Dr. Sean Olive, of Harmon Research, has written extensively on the proper setup of speaker systems and related headphone measurement systems. He finds that the “ideal” listening room, as judged by listener preferences, has a -1 dB / octave rolloff. And headphones should strive for this, plus a 4 dB lift in the deep bass region. Not at all, spectrally flat.
So when Sonarworks claims to “flatten” your headphone response, they claim it is tied back to subjective ideals. Does this subjective ideal refer to the ideal listening room with -1 dB/octave rolloff? Or does it refer to subjectively sensed spectral flatness? There is no hint from them about how to interpret their words. (The operative word here is “subjective”.)
So my recommendation is to try it both ways, and choose whatever sounds best to you. Sonarworks allows you to provide a spectral tilt to the playback response. You might try using a compensating +1 dB/octave rollup to overcome any possible -1 dB/octave rolloff. That would be the +5 dB setting on the Sonarworks spectral tilt. Try using it, or not.

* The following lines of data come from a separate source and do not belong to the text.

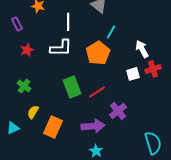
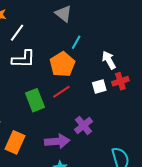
white line: (68, 22) -> (17, 33), moved, turned 36
red line: (97, 92) -> (61, 92), moved

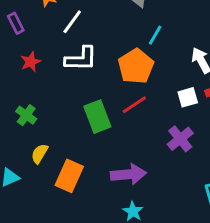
purple cross: (83, 125) -> (180, 139), moved

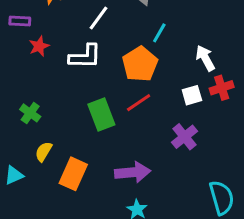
white line: (72, 22) -> (98, 18), moved
purple rectangle: (16, 23) -> (20, 21), turned -60
red star: (31, 62) -> (39, 46), moved

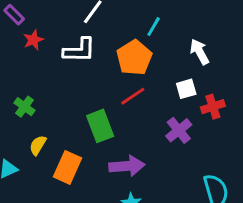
purple rectangle: (20, 21) -> (14, 15), turned 42
red cross: (222, 88) -> (213, 107), moved
green rectangle: (101, 114) -> (100, 126), moved

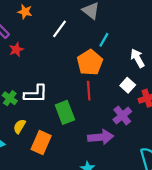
white L-shape: (79, 50) -> (36, 94), moved
white square: (186, 89) -> (128, 85), turned -32
red line: (133, 96) -> (89, 91), turned -60
purple arrow: (127, 166) -> (101, 137), moved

[Well, assuming the offsets applied to my measured audiology elevations are correct, when I try the +1 dB/octave compensation in Sonarworks and listen to female commentators on videos, the sound has a broad artificial high frequency resonance to it. A kind of ringing on her voice. So it seems that Sonarworks is likely flattening the spectrum, and not adhering to listener preferences with rolloff.]